Altenburg in Bamberg

Altenburg in Bamberg

Auf dem höchsten der sieben Bamberger Hügel thront die Altenburg, eines der Wahrzeichen der Stadt.

Die Burg wird im Jahr 1109 erstmals erwähnt und zu diesem Zeitpunkt als Flieh- und Trutzburg genutzt. Im 14. und 15. Jahrhundert diente sie als reich ausgestatteter Wohnsitz der Bamberger Bischöfe, wird jedoch 1553 von Markgraf Alfred Alcibiades von Brandenberg-Kulmbach im Zweiten Markgrafenkrieg fast vollständig zerstört. Vom mittelalterlichen Baubestand sind lediglich der 33 Meter hohe Bergfried aus dem 13. Jahrhundert und Teile der Ringmauer erhalten. Am oberen Teil des Turms hängt noch ein eiserner Korb, mit dessen Hilfe man früher Feuersignale in Richtung der 20 Kilometer entfernten Giechburg (bei Scheßlitz) übermittelte.

Dass die Altenburg heute eine touristische Attraktion von Bamberg ist, ist der Initiative eines Privatmannes und eines Vereins zu verdanken. 1801 erwarb der Bamberger Arzt Adalbert Friedrich Marcus die heruntergekommene Anlage und ließ sie von Grund auf restaurieren.

Befreundet war der Arzt mit dem Romantiker E. T. A. Hoffmann, der sich von der Burg so angezogen fühlte, dass er sich für längere Zeit auf einem der Mauertürme niederließ. Nach Marcus Tod gelangte die Altenburg in den Besitz Anton von Greifensteins, der 1818 den Verein zur Erhaltung der Festung gründete, eine Bürgerinitiative, die noch heute besteht und sich um den Weiterbestand der altehrwürdigen Mauern kümmert.

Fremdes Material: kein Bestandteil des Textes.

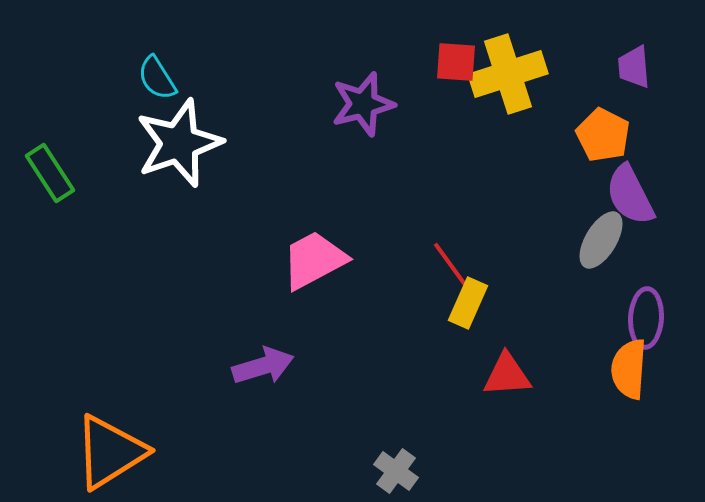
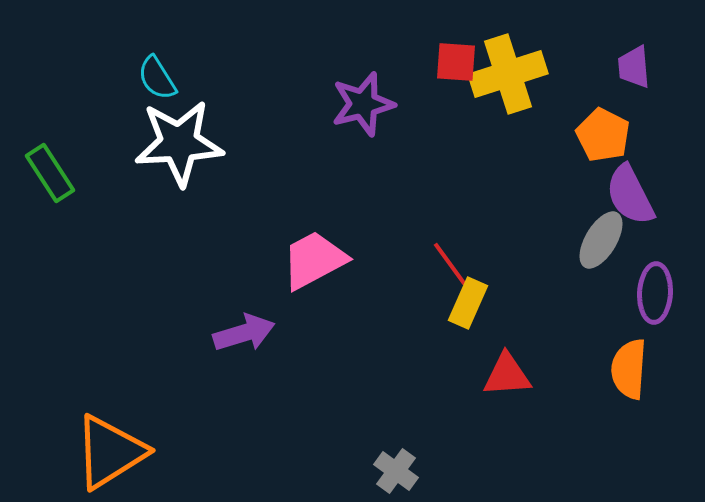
white star: rotated 16 degrees clockwise
purple ellipse: moved 9 px right, 25 px up
purple arrow: moved 19 px left, 33 px up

Heute beherbergt die Altenburg eine Gastwirtschaft, in der man das typische Bamberger Rauchbier genießen kann.

Besonders sehenswert von der Altenburg sind Teile des Grabens, eine gut erhaltene Burgmauer mit Wehrgang, die Brücke und der Torbau, der Bergfried und eine neugotische Burgkapelle mit Grabmälern. Vor der Burg befindet sich eine Kreuzgruppe von Georg Adam Reuß.

Besichtigung:
Innenbesichtigung bei Voranmeldung unter
Tel.: 0951/5 33 87 möglich.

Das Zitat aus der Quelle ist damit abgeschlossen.